Spiritual direction has always been a feature in the life of the church as Christians have helped each other through prayer, advice and example. The Desert Fathers and mothers were sought out for their words of advice and insight. As monasteries developed, they became centres of inspiration and encouragement for Christians at large.
The Society of Jesus
Ignatius of Loyola described himself as a pilgrim on a journey through life, telling us in his Autobiography how he frequently engaged with his fellow pilgrims in ‘spiritual conversation’. This was one of his more remarkable gifts. ‘He so adapted himself to those with whom he conversed,’ said one of his early companions, ‘that he evoked amazing movements in them. He had such insight into them that he almost seemed to enter into their mind and heart.’

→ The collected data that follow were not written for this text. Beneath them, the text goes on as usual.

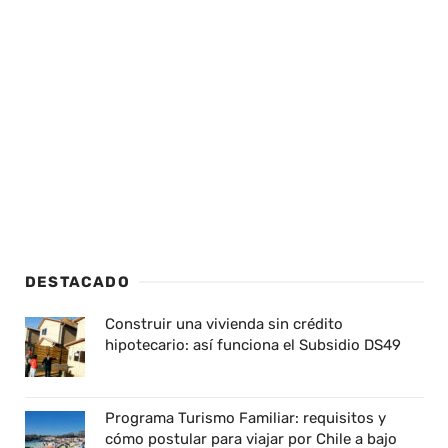
DESTACADO
Construir una vivienda sin crédito
hipotecario: así funciona el Subsidio DS49
Programa Turismo Familiar: requisitos y
cómo postular para viajar por Chile a bajo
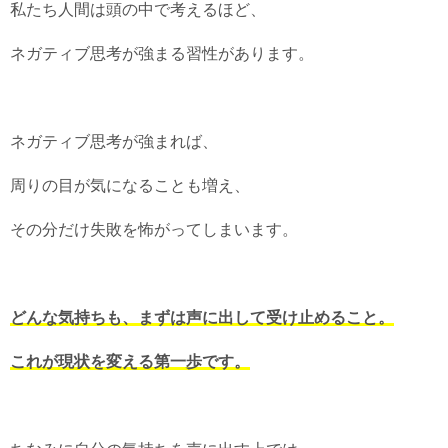
私たち人間は頭の中で考えるほど、
ネガティブ思考が強まる習性があります。
ネガティブ思考が強まれば、
周りの目が気になることも増え、
その分だけ失敗を怖がってしまいます。
どんな気持ちも、まずは声に出して受け止めること。
これが現状を変える第一歩です。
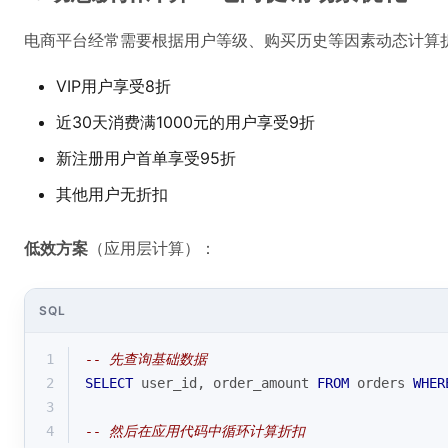
电商平台经常需要根据用户等级、购买历史等因素动态计算
VIP用户享受8折
近30天消费满1000元的用户享受9折
新注册用户首单享受95折
其他用户无折扣
低效方案
（应用层计算）：
SQL
1
-- 先查询基础数据
2
SELECT
 user_id, order_amount 
FROM
 orders 
WHER
3
4
-- 然后在应用代码中循环计算折扣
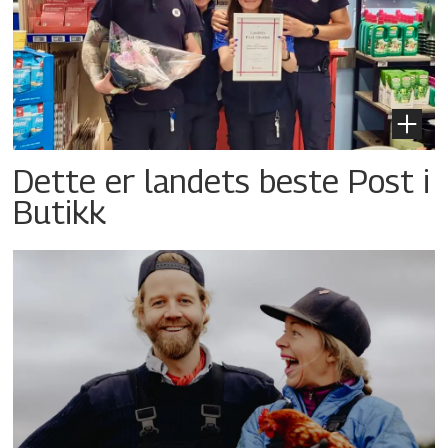
Dette er landets beste Post i
Butikk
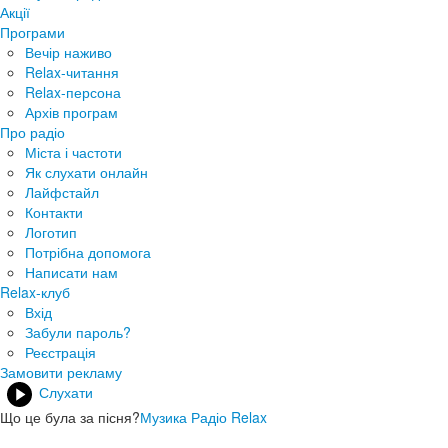
Акції
Програми
Вечір наживо
Relax-читання
Relax-персона
Архів програм
Про радіо
Міста і частоти
Як слухати онлайн
Лайфстайл
Контакти
Логотип
Потрібна допомога
Написати нам
Relax-клуб
Вхід
Забули пароль?
Реєстрація
Замовити рекламу
Слухати
Що це була за пісня?
Музика Радіо Relax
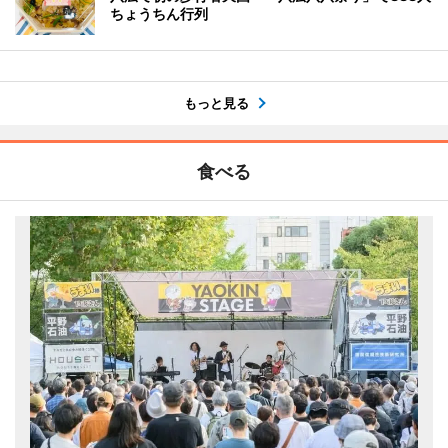
ちょうちん行列
もっと見る
食べる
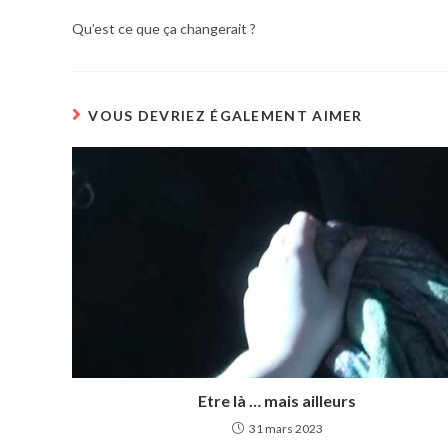
Qu’est ce que ça changerait ?
VOUS DEVRIEZ ÉGALEMENT AIMER
Etre là … mais ailleurs
31 mars 2023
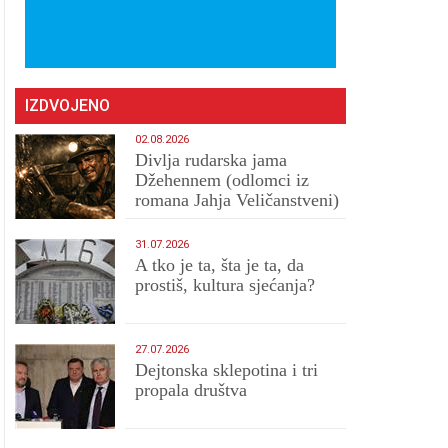
IZDVOJENO
02.08.2026
Divlja rudarska jama
Džehennem (odlomci iz
romana Jahja Veličanstveni)
31.07.2026
A tko je ta, šta je ta, da
prostiš, kultura sjećanja?
27.07.2026
Dejtonska sklepotina i tri
propala društva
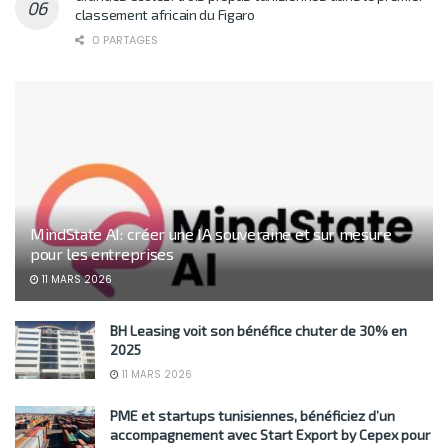
classement africain du Figaro
0 PARTAGES
MindState AI: créer une IA souveraine et sur mesure
pour les entreprises
11 MARS 2026
BH Leasing voit son bénéfice chuter de 30% en
2025
11 MARS 2026
PME et startups tunisiennes, bénéficiez d’un
accompagnement avec Start Export by Cepex pour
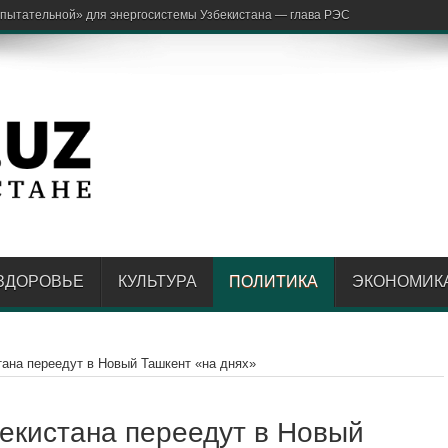
ЗДОРОВЬЕ
КУЛЬТУРА
ПОЛИТИКА
ЭКОНОМИК
тана переедут в Новый Ташкент «на днях»
екистана переедут в Новый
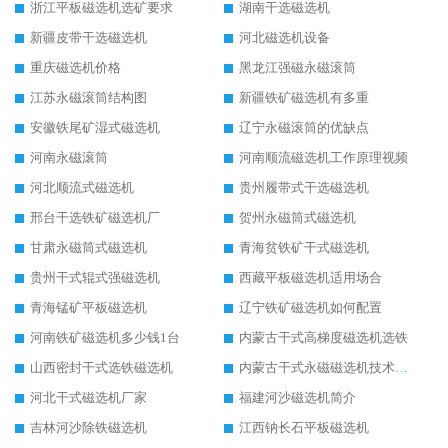
浙江平板磁选机选矿要求
湖南干选磁选机
新疆皮带干选磁选机
河北磁选机设备
重庆磁选机价格
黑龙江强磁永磁滚筒
江苏永磁滚筒结构图
新疆铁矿磁选机有多重
安徽铁尾矿湿式磁选机
辽宁永磁滚筒的优缺点
河南永磁滚筒
河南顺流磁选机工作原理视频
河北顺流式磁选机
贵州履带式干选磁选机
邢台干选铁矿磁选机厂
贺州永磁筒式磁选机
甘肃永磁筒式磁选机
青海贫铁矿干式磁选机
贵州干式辊式强磁选机
西藏平板磁选机适用场合
青海锰矿平板磁选机
辽宁铁矿磁选机如何配置
河南铁矿磁选机多少钱1台
内蒙古干式高梯度磁选机选铁
山西密封干式选铁磁选机
内蒙古干式永磁磁选机技术要求
河北干式磁选机厂家
福建河沙磁选机简介
吉林河沙除铁磁选机
江西钠长石平板磁选机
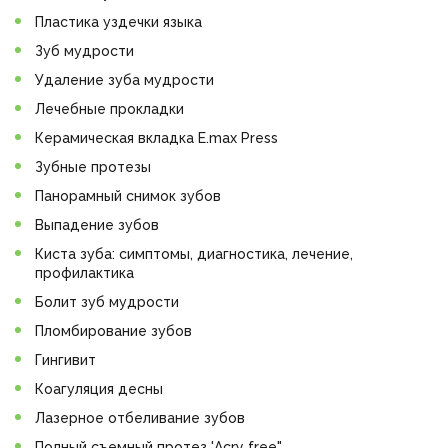
Пластика уздечки языка
Зуб мудрости
Удаление зуба мудрости
Лечебные прокладки
Керамическая вкладка E.max Press
Зубные протезы
Панорамный снимок зубов
Выпадение зубов
Киста зуба: симптомы, диагностика, лечение,
профилактика
Болит зуб мудрости
Пломбирование зубов
Гингивит
Коагуляция десны
Лазерное отбеливание зубов
Полный съемный протез 'Acry free"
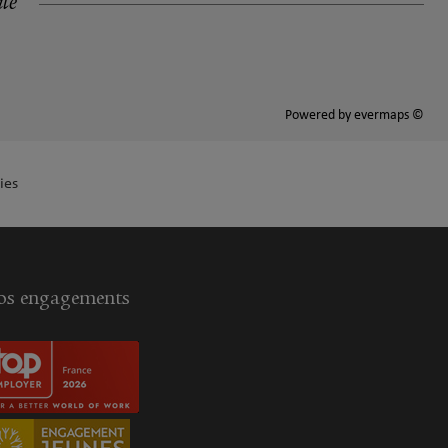
ité
Powered by
evermaps ©
ies
s engagements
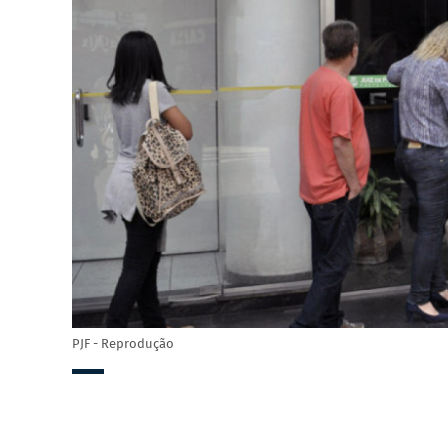
PJF - Reprodução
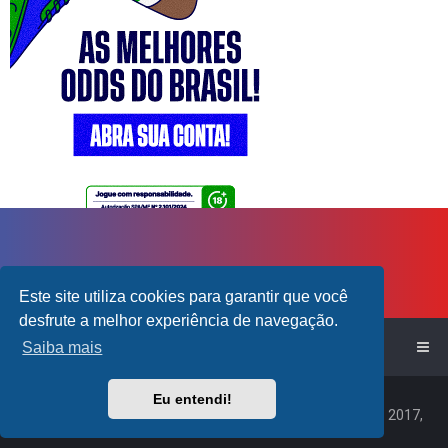
Este site utiliza cookies para garantir que você
desfrute a melhor experiência de navegação.
Início do Fórum!
Saiba mais
Powered by
phpBB
™
Eu entendi!
Traduzido por:
Suporte phpBB
|
Default Avatar Extended
© 2017,
2018 - 3Di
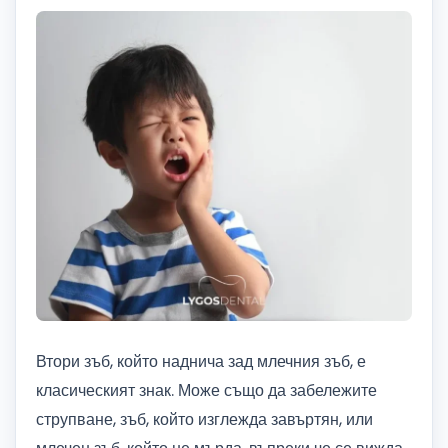
Втори зъб, който наднича зад млечния зъб, е
класическият знак. Може също да забележите
струпване, зъб, който изглежда завъртян, или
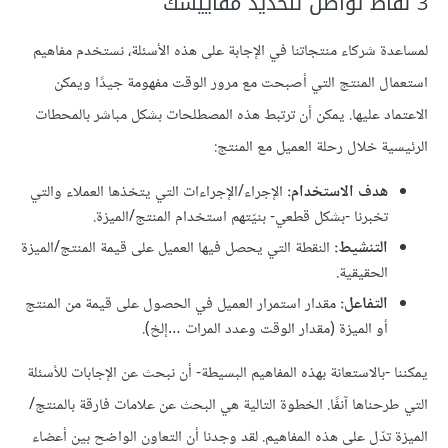
3 نقاط تواصل لتحديد مقاييسك
لمساعدة شركاء منتجاتنا في الإجابة على هذه الأسئلة، نستخدم مفاهيم
استعمال المنتج التي أصبحت مع مرور الوقت مفهومة جيدًا ويمكن
الاعتماد عليها. يمكن أن ترتبط هذه المصطلحات بشكل مباشر بالمحطات
الرئيسية خلال رحلة العميل مع المنتج:
هدف الاستخدام:
الإجراء/الإجراءات التي يتخذها العملاء والتي
تخبرنا -بشكل قطعي- بنيّتهم استخدام المنتج/الميزة.
التنشيط:
النقطة التي يحصل فيها العميل على قيمة المنتج/الميزة
الحقيقية.
التفاعل:
مقدار استمرار العميل في الحصول على قيمة من المنتج
أو الميزة (مقدار الوقت وعدد المرات …إلخ).
يمكننا -بالاستعانة بهذه المفاهيم البسيطة- أن نبحث عن الإجابات للأسئلة
التي طرحناها آنفًا. الخطوة التالية هي البحث عن علامات فارقة بالمنتج/
الميزة تدّل على هذه المفاهيم. لقد وجدنا أن التعاون الواضح بين أعضاء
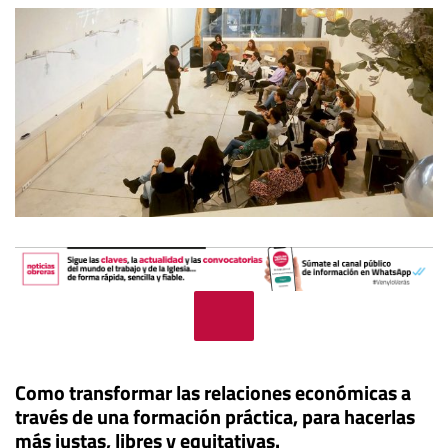
Como transformar las relaciones económicas a
través de una formación práctica, para hacerlas
más justas, libres y equitativas.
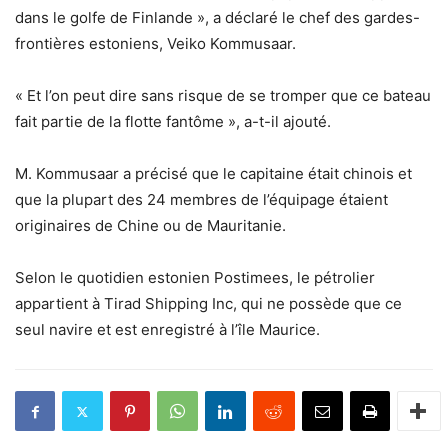
dans le golfe de Finlande », a déclaré le chef des gardes-
frontières estoniens, Veiko Kommusaar.
« Et l’on peut dire sans risque de se tromper que ce bateau
fait partie de la flotte fantôme », a-t-il ajouté.
M. Kommusaar a précisé que le capitaine était chinois et
que la plupart des 24 membres de l’équipage étaient
originaires de Chine ou de Mauritanie.
Selon le quotidien estonien Postimees, le pétrolier
appartient à Tirad Shipping Inc, qui ne possède que ce
seul navire et est enregistré à l’île Maurice.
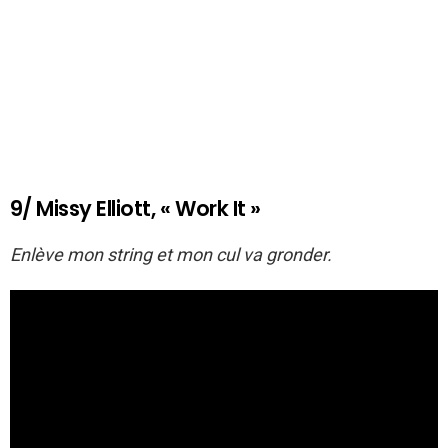
9/ Missy Elliott, « Work It »
Enlève mon string et mon cul va gronder.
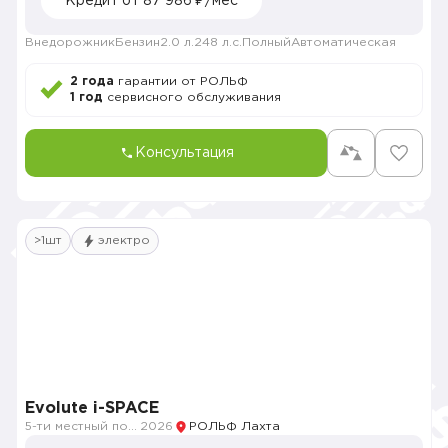
Кредит от 87 986 ₽/мес
Внедорожник
Бензин
2.0 л.
248 л.с.
Полный
Автоматическая
2 года
гарантии от РОЛЬФ
1 год
сервисного обслуживания
Консультация
>1шт
электро
Evolute i-SPACE
5-ти местный полноприводный
2026
РОЛЬФ Лахта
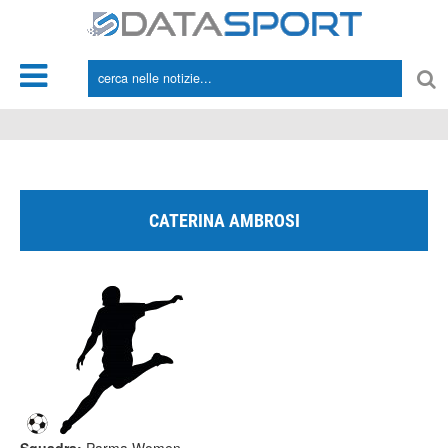
*/
CATERINA AMBROSI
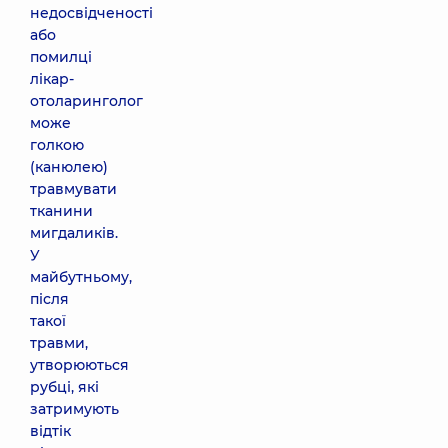
недосвідченості
або
помилці
лікар-
отоларинголог
може
голкою
(канюлею)
травмувати
тканини
мигдаликів.
У
майбутньому,
після
такої
травми,
утворюються
рубці, які
затримують
відтік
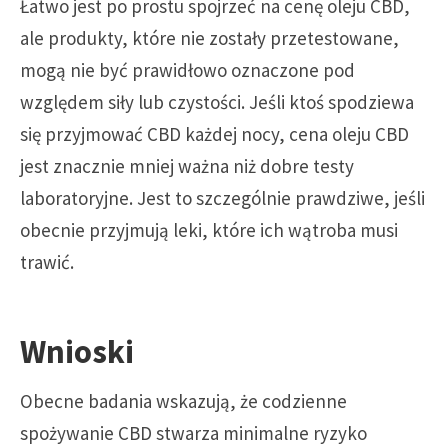
Łatwo jest po prostu spojrzeć na cenę oleju CBD,
ale produkty, które nie zostały przetestowane,
mogą nie być prawidłowo oznaczone pod
względem siły lub czystości. Jeśli ktoś spodziewa
się przyjmować CBD każdej nocy, cena oleju CBD
jest znacznie mniej ważna niż dobre testy
laboratoryjne. Jest to szczególnie prawdziwe, jeśli
obecnie przyjmują leki, które ich wątroba musi
trawić.
Wnioski
Obecne badania wskazują, że codzienne
spożywanie CBD stwarza minimalne ryzyko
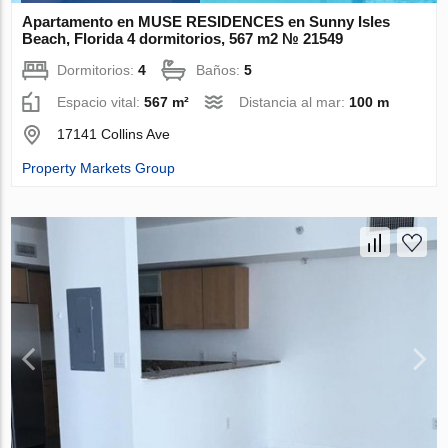
Apartamento en MUSE RESIDENCES en Sunny Isles
Beach, Florida 4 dormitorios, 567 m2 № 21549
Dormitorios:
4
Baños:
5
Espacio vital:
567 m²
Distancia al mar:
100 m
17141 Collins Ave
Property Markets Group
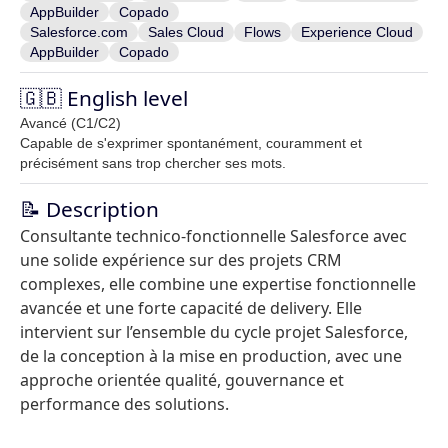
AppBuilder
Copado
Salesforce.com
Sales Cloud
Flows
Experience Cloud
AppBuilder
Copado
🇬🇧 English level
Avancé (C1/C2)
Capable de s'exprimer spontanément, couramment et
précisément sans trop chercher ses mots.
📝 Description
Consultante technico-fonctionnelle Salesforce avec
une solide expérience sur des projets CRM
complexes, elle combine une expertise fonctionnelle
avancée et une forte capacité de delivery. Elle
intervient sur l’ensemble du cycle projet Salesforce,
de la conception à la mise en production, avec une
approche orientée qualité, gouvernance et
performance des solutions.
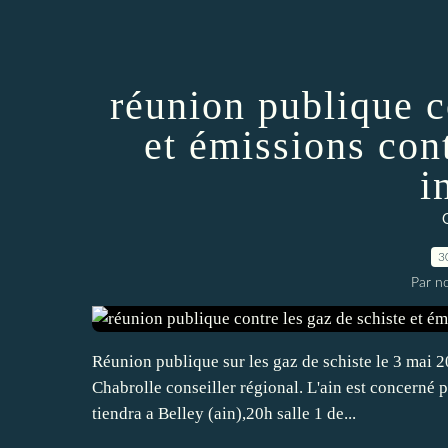
réunion publique c
et émissions con
i
3
Par n
Réunion publique sur les gaz de schiste le 3 mai 2
Chabrolle conseiller régional. L'ain est concerné 
tiendra a Belley (ain),20h salle 1 de...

Ignatius came to many insights about prayer and the spiritual life when in Manresa, Spain. He grew to appreciate the importance of spiritual direction and developed his own notes – the Spiritual Exercises – to help others in prayer. He and some companions formed themselves into the Society of Jesus. The Jesuits, as they became known, committed themselves to serving faith in education, missions guiding others in prayer. Retreats and spiritual direction remain an important part of the mission of Jesuits. Pope Francis believes that “spiritual direction is a charism of the laity” and he encourages anyone who wants to live their baptism responsibly to seek out a spiritual director.
For spiritual direction, you examine what has happened in the heart; such as the movement of the spirit, whether I have been desolate, if I have been consoled, if I am tired, why I am sad: these are things to talk about with the man or woman who is my spiritual director.